Typical 8-Step A/B Test Workflow for Data Scientists in 2022

https://ift.tt/6q9EXGW A Summary of What Data Scientists Do in A/B Test Projects at Tech Companies Source: by Stephen Dawson on Unsplash ...

https://ift.tt/6q9EXGW

A Summary of What Data Scientists Do in A/B Test Projects at Tech Companies

Too Long; Don’t Read

Before the launch of the experiment: (1) think about the product & talk with product managers; (2) design the experiment; (3) check the A/A variation¹.
During the experiment: (4) check the invariant metrics & experiment set-up; (5) monitor key evaluation metrics.
After the end of the experiment: (6) read the p-values, magnitudes of difference, and minimum detectable effects (MDE²), dive deeper when surprised; (7) formulate product recommendations; (8) write the report.

Introduction

This article aims to discuss in detail what specifically data scientists should do in A/B test tasks and which one should be the primary focus. It is best for practitioners who have existing knowledge of A/B tests such as t-testing and minimum sample size calculation, and are interested in learning the procedures in actual work scenarios.

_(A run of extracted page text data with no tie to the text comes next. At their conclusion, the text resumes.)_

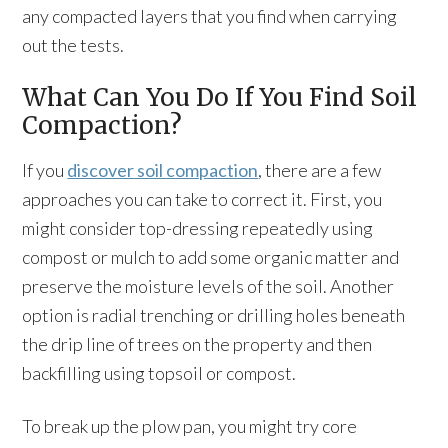
any compacted layers that you find when carrying
out the tests.
What Can You Do If You Find Soil
Compaction?
If you
discover soil compaction
, there are a few
approaches you can take to correct it. First, you
might consider top-dressing repeatedly using
compost or mulch to add some organic matter and
preserve the moisture levels of the soil. Another
option is radial trenching or drilling holes beneath
the drip line of trees on the property and then
backfilling using topsoil or compost.
To break up the plow pan, you might try core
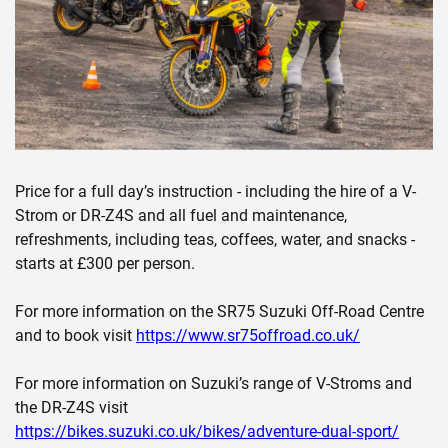
Price for a full day’s instruction - including the hire of a V-
Strom or DR-Z4S and all fuel and maintenance,
refreshments, including teas, coffees, water, and snacks -
starts at £300 per person.
For more information on the SR75 Suzuki Off-Road Centre
and to book visit
https://www.sr75offroad.co.uk/
For more information on Suzuki’s range of V-Stroms and
the DR-Z4S visit
https://bikes.suzuki.co.uk/bikes/adventure-dual-sport/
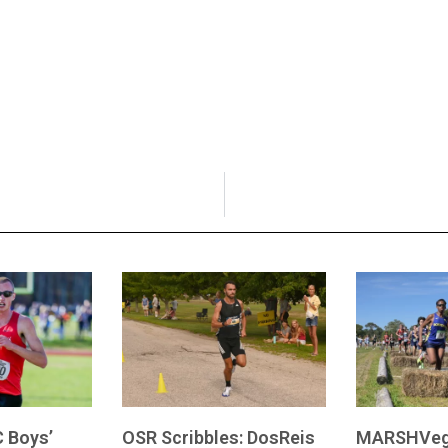
 Boys’
OSR Scribbles: DosReis
MARSHVeg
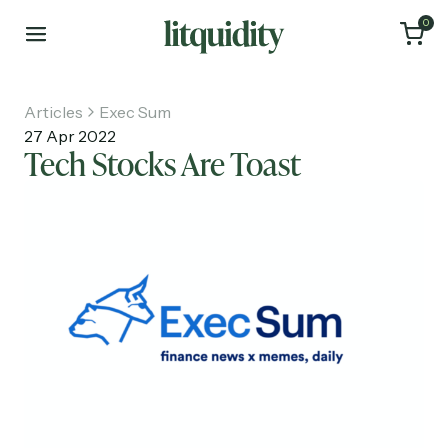
0
Articles
Exec Sum
27 Apr 2022
Tech Stocks Are Toast
Home
Articles
About
Investments
Recruiting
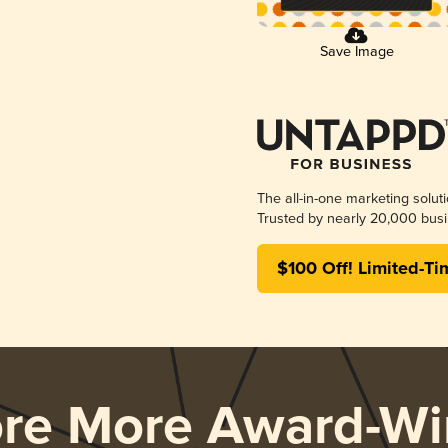
Save Image
The all-in-one marketing solut
Trusted by nearly 20,000 busi
$100 Off! Limited-Ti
ore More Award-Wi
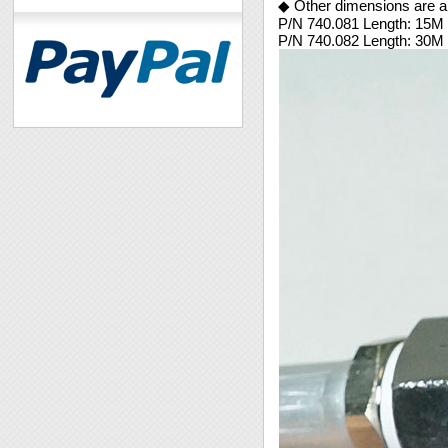
◆ Other dimensions are al
P/N 740.081 Length: 15M
P/N 740.082 Length: 30M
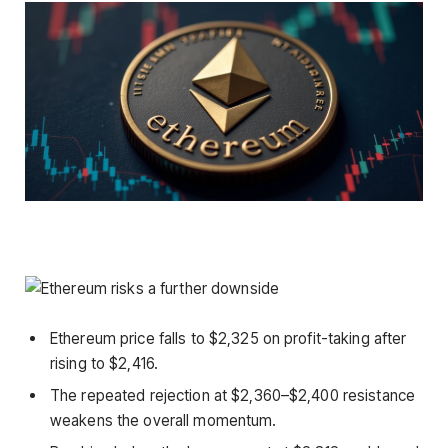
Ethereum price falls to $2,325 on profit-taking after
rising to $2,416.
The repeated rejection at $2,360–$2,400 resistance
weakens the overall momentum.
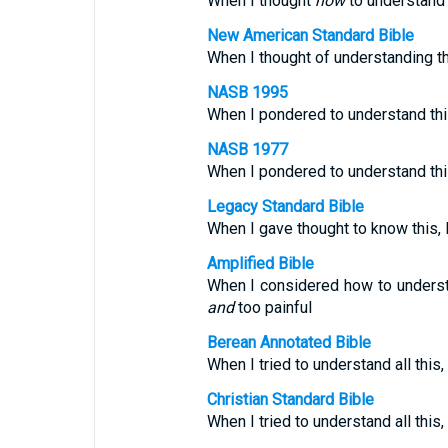
When I thought
how
to understand t
New American Standard Bible
When I thought of understanding th
NASB 1995
When I pondered to understand thi
NASB 1977
When I pondered to understand thi
Legacy Standard Bible
When I gave thought to know this, I
Amplified Bible
When I considered how to understa
and
too painful
Berean Annotated Bible
When I tried to understand all this
Christian Standard Bible
When I tried to understand all thi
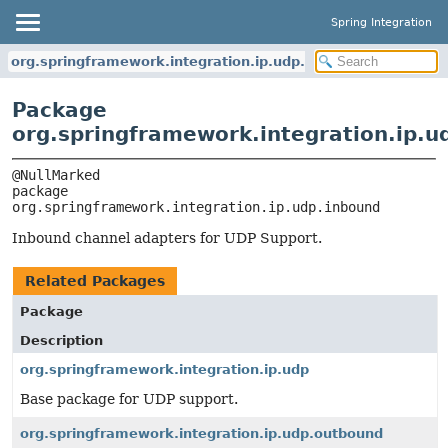
Spring Integration
org.springframework.integration.ip.udp.inbound
Package
org.springframework.integration.ip.u
package 
org.springframework.integration.ip.udp.inbound
Inbound channel adapters for UDP Support.
Related Packages
Package
Description
org.springframework.integration.ip.udp
Base package for UDP support.
org.springframework.integration.ip.udp.outbound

Why Am I Writing This? / Why Shall We Care?

I felt motivated to write this article because I realized there are still gaps between the day-to-day experiment practice in the tech companies and the A/B test knowledge from schools. Though comprehensive in theoretical justification, most online courses or articles, even the notable A/B testing by Google on Udacity, fail to connect the dots and present a holistic procedure about how data scientists apply the statistical knowledge in A/B tests.

Furthermore, how data scientists conduct A/B tests has changed a lot in recent years, shifting from the more or less manual-labor work to extensive utilization of different tools. However, managing tools can be daunting, especially when a single data scientist is expected to take responsibility for multiple A/B tests.

This emphasizes the necessity of a clear understanding of the new workflow along with the advancement in A/B test tools, which helps us stay organized and plan ahead. While the popular A/B test platforms take on most of the computation work, including but not limited to sample sizes and p-values, freeing data scientists from listing out statistics formulas and hand-calculating the numbers, it is crucial that we as data scientists spend most of our time thinking about the product and experiment themselves, rather than being stuck in the complicated tools doing repeated work back-and-forth.

Source: Carlos Muza from Unsplash — Source: by Carlos Muza on Unsplash

Expanding in Detail: Typical Workflow

Before the Launch of the Experiment

1) Think About the Product & Talk with the Product Manager (PM)

From my perspective, this is the most important thing in the entire A/B test workflow. There are two key aspects that should be evaluated thoroughly: feasibility and impact. After exploring the product logic and user journey in detail, we shall think very critically about whether it is appropriate or even doable to test this feature using randomized online A/B tests. A couple of questions to ask include “what are the hypotheses”, “can we find calculable metrics to test that?”, “what are the risks for our product and users?”, “Is there a network effect?”, “is it possible for users to demonstrate a strong novelty effect or change aversion”, “Is it fair to keep some users from our new feature treatment”, etc.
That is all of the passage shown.